Not all Sears changes are for the betterArthur C...

CONSUMER MARKETPLACE

April 10, 1993|By Michael Dresser | Michael Dresser,Staff Writer

Not all Sears changes are for the better

Arthur C. Martinez, brought in last year to turn around Sears Merchandise Group, has been doing an exceptional job.

Under his leadership, the chain's stores are showing signs of innovation after a long period of decline. And analysts applauded in January as he made the long-overdue decision to put Sears' money-losing catalog out of its misery as of the end of 1993.

But before Mr. Martinez starts practicing his acceptance speech for the CEO-of-the-year award, he ought to listen to Kathleen Corasaniti of Baltimore.

Mrs. Corasaniti, 69, is a longtime catalog customer who has been buying a special kind of girdle from Sears for years. She needs it because of a health problem affecting her legs. It's not available in stores, but she'd like to get some before the catalog goes out of business, and maybe find out which company makes them for Sears.

The trouble is, the Sears catalog's phone bank apparently isn't staffed as well as it used to be.

"All you get is busy," said Mrs. Corasaniti. Sometimes she got a recording telling her to call the number she had called to get the recording.

When she couldn't get through on the 800 number, Mrs. Corasaniti tried calling Sears' Hunt Valley and White Marsh stores for help. After she was told there was no way the stores could help, the people at the complaint desk wouldn't take her complaint.

She couldn't help but compare the treatment she got from Sears with the assistance from salespeople at Nordstrom in Towson Town Center. The store didn't have special support hose she needed, but her salesperson found the product at a store in Alaska and had it sent to her.

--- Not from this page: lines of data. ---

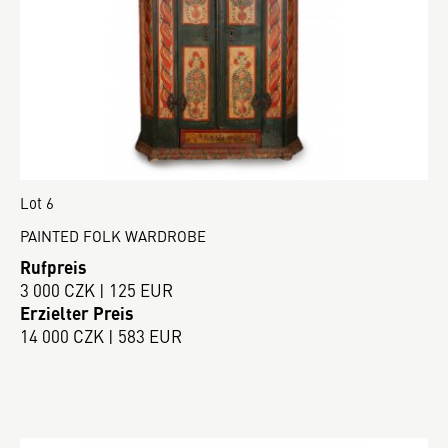
Lot 6
PAINTED FOLK WARDROBE
Rufpreis
3 000 CZK | 125 EUR
Erzielter Preis
14 000 CZK | 583 EUR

The problem for Sears: Folks like Mrs. Corasaniti don't make a distinction between its catalog operation and its stores.

"Sears is Sears," she said. "Do you think I would go to Sears today and buy anything when what I'm remembering -- what's seared into my brain -- is they're not listening to me?"

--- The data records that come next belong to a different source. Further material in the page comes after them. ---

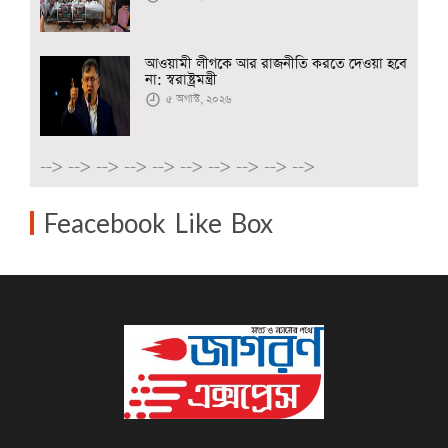
আওয়ামী লীগকে আর রাজনীতি করতে দেওয়া হবে
না: স্বরাষ্ট্রমন্ত্রী
৫ অগাস্ট, ২০২৬
-->
-->
-->
-->
-->
-->
-->
-->
-->
-->
Feacebook Like Box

Mary Jean Houde, a Sears spokeswoman, said the problems were a result of the catalog's "Sale of the Century" final clearance, which began last month. Calls were running at a level of 1 million a day, twice the volume of the busiest Christmas season day.

Beginning this weekend, the company is adding 4,000 operators to its catalog phone lines.

Aspiring entrepreneurs to get franchise pitches

More than 400 franchisers from around the world will make a pitch to aspiring entrepreneurs April 23-25 when the International Franchise Association holds its annual exhibition at the Washington Convention Center.

The exhibition, which drew about 25,000 people last year, is one of the best opportunities for people interested in launching a small business to explore franchise concepts. Even if you're not actively shopping for a franchise, the exhibition is a fascinating display of innovative business concepts and technologies.

One caveat: Visitors to the exhibition will be exposed to a wave of high-intensity evangelism on the fabulous opportunities and minimal risks of franchising. Many claims will be true -- up to a point. Be especially wary of the IFA's claim that 94 percent of franchise owners are successful.

Experts advise that before signing any agreement, would-be business owners should examine the franchise company and consult a lawyer or accountant (or both) before signing any deal. Many a nest egg has been broken through franchise agreements that didn't work out.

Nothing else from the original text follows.